There were gay people back then, but the concept of a “homosexual” was nonexistent. (In my chosen era, sodomites included anyone who had non-Church approved sex.) Most gay people, as was expected, married the opposite gender and had sexual relations with their spouses for the approved purpose of begetting children. Many of those marriages were companionable. Like heterosexuals, caught in less than satisfying marriages, gays also had lovers outside the approved union. How gay men and women survived emotionally and formed relationships was fascinating research. For this, I thank my character, Brother Thomas.

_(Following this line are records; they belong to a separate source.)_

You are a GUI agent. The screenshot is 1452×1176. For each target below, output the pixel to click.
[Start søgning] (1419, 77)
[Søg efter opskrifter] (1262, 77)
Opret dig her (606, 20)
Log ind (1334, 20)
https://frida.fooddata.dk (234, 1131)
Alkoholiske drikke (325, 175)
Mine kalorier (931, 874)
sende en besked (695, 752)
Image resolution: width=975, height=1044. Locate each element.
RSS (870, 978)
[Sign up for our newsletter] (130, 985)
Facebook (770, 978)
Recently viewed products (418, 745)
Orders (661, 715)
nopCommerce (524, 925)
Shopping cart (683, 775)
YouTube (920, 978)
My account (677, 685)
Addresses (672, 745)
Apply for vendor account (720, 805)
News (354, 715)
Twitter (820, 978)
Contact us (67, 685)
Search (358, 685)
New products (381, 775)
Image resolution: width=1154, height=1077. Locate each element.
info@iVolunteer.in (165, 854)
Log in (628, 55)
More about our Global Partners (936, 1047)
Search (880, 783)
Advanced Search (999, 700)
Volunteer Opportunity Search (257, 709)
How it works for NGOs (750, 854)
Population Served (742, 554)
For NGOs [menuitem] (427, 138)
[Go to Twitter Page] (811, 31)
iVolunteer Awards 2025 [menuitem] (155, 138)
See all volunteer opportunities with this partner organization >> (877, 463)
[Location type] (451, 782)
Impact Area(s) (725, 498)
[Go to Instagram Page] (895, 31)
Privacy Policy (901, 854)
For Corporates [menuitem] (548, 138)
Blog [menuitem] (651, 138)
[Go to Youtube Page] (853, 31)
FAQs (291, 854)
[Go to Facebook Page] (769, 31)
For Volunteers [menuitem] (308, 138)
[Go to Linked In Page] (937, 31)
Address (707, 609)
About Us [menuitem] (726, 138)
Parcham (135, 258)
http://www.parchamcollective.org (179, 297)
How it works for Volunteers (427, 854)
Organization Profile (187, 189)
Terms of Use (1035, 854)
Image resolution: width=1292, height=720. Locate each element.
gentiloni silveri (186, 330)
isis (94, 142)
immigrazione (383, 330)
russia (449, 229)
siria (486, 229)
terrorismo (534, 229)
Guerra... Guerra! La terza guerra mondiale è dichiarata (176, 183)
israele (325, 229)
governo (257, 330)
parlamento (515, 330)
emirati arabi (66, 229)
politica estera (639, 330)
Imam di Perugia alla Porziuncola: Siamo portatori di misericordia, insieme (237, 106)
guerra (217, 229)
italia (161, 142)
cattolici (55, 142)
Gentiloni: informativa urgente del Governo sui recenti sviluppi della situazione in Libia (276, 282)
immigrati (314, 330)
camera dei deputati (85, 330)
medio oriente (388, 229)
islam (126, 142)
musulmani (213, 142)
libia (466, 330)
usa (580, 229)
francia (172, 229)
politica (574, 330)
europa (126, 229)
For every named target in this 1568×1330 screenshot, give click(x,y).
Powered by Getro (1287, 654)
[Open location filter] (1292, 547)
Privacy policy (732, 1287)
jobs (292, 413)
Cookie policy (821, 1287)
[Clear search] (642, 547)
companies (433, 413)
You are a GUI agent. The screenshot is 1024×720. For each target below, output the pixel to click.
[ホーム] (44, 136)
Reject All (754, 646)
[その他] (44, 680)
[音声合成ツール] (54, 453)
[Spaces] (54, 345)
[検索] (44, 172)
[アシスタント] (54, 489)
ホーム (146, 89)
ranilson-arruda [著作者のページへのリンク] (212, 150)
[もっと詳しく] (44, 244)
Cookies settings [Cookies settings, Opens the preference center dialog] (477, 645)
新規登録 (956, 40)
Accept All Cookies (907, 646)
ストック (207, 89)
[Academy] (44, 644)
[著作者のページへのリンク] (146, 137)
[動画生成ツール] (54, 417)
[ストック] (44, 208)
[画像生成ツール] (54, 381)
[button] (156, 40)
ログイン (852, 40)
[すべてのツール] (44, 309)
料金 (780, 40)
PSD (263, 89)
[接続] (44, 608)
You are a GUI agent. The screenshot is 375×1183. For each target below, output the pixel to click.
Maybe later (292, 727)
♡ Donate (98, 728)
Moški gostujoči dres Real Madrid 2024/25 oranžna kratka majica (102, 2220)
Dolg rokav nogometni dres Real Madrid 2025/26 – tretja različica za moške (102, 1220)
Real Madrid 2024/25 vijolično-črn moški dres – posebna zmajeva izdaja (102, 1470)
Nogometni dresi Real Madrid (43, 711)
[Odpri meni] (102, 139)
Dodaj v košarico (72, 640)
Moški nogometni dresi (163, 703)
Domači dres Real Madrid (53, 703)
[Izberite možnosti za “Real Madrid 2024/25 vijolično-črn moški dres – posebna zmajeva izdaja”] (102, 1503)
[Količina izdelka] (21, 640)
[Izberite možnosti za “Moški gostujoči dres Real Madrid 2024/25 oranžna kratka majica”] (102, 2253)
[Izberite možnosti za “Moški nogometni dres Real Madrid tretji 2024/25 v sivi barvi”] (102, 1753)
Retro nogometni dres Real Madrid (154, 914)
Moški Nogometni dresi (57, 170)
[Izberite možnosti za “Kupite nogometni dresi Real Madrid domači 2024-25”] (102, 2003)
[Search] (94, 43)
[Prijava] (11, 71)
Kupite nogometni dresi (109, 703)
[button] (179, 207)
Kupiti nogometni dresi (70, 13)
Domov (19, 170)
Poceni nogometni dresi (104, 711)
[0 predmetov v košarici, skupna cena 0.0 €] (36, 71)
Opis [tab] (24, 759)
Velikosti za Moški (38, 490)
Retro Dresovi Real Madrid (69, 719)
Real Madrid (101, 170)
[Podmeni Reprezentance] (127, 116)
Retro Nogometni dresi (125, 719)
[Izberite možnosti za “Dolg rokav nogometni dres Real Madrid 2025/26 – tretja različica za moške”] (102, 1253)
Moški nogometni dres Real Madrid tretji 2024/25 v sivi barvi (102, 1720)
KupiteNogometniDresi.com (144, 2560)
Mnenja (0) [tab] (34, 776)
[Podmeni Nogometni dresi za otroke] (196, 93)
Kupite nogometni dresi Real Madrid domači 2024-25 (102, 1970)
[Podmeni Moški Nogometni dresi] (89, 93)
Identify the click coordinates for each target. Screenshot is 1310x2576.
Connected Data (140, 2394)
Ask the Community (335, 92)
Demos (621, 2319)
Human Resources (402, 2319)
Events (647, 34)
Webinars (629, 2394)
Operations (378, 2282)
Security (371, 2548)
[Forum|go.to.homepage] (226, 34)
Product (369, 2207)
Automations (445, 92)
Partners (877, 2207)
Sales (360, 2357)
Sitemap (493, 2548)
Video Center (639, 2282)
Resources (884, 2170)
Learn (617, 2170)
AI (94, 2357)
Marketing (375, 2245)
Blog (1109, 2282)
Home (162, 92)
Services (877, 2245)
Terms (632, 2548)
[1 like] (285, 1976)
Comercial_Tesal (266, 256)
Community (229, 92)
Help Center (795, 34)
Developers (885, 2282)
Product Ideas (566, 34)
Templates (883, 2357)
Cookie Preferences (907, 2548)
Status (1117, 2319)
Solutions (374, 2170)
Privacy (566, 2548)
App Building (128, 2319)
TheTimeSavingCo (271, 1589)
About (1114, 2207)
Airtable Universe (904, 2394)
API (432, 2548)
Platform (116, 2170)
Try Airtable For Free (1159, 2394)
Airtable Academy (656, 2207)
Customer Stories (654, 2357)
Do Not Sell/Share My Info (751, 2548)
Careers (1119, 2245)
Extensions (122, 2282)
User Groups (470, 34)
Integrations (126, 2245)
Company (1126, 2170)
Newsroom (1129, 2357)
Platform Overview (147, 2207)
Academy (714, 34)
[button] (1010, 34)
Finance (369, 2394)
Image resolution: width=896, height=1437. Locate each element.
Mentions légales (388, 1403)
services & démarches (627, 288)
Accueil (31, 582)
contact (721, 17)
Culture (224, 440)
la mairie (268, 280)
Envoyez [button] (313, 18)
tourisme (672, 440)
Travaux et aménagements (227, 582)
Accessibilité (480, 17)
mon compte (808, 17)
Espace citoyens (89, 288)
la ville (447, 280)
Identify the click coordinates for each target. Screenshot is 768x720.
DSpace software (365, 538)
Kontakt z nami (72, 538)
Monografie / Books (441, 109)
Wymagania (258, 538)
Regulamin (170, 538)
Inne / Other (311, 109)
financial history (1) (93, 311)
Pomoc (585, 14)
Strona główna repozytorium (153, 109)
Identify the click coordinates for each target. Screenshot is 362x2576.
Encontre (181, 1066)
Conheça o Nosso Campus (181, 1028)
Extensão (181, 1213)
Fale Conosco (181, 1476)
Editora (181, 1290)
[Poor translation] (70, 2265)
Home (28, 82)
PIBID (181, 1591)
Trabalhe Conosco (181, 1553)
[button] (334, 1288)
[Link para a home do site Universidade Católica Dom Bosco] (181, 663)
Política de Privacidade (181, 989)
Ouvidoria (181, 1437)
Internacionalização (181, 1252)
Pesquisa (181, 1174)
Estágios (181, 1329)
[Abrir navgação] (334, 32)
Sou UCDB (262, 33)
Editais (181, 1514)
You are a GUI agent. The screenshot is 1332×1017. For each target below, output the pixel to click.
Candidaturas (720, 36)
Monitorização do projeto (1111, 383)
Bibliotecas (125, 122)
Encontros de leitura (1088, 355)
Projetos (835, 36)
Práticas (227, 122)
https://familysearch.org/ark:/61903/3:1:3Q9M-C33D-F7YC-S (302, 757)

Contrary to popular opinion, medievals weren’t na├»ve about lust and sex. It was a largely rural society, and, even in urban areas, cats and dogs did it in the streets and never scared the horses. (Hildegard von Bingen, a woman raised by an anchoress, wrote knowledgeably about sex.) So it should come as no surprise that my Prioress Eleanor, although raised in a convent, was fully aware of sex. With a genuine vocation, however, she assumes she can deal with any temptation, but, when she meets Brother Thomas, her feelings about him would make an NC-17 movie rating blush. How does she handle this? Her journey is another look at the complex nature of love, as is his with her.

Monday, February 12, 2018


Welcome to my new blog!

After several years with the delightful group of authors in the LadyKillers, I realized that blogging is not scary. It’s possible to be irreverent, irrelevant, opinionated, curmudgeonly, or just curious about a topic without coming to any conclusions. In short, it can be fun.

So what can you expect here?

I can’t pretend to be an expert about much. Writing is a craft, not a science, so there are as many opinions on what works as there are authors and readers. After 14.5 books, I may have the right to observations but not to state rules. As for medieval history, I am passionate about it, care to get the details right, and believe the study of history is as crucial as math and science. That said, I have no degree in it and must therefore remain an ardent amateur. I did officially study literature, but all that means is I learned to be an observant reader, a habit as addictive as some opioid, perhaps as dangerous in intolerant societies, but rather useful if one opts to write.

What I can do is present my thoughts on stuff. Not all stuff. My mother tried to teach me that there are three things one never discusses in polite company: religion, politics, and money. Like much else, she only partially succeeded in training me properly. What I won’t do is talk about explicit religion or politics (innuendos allowed), but I can promise never to ask how much anyone earns.

For those who have read my Author Notes or any of the blogs I wrote over the years with LadyKillers, you have a pretty good idea of what to expect, at least in tone. For others, who might be dropping in for the first time, I offer a warm welcome, maybe a bit of humor, hopefully the rare interesting thought, and a promise to respond to comments left (should you be so inclined).

My plan is to write an entry every other Monday, so, assuming the Fates are in a good mood and I manage to post successfully, the next entry will be on Monday, February 26th.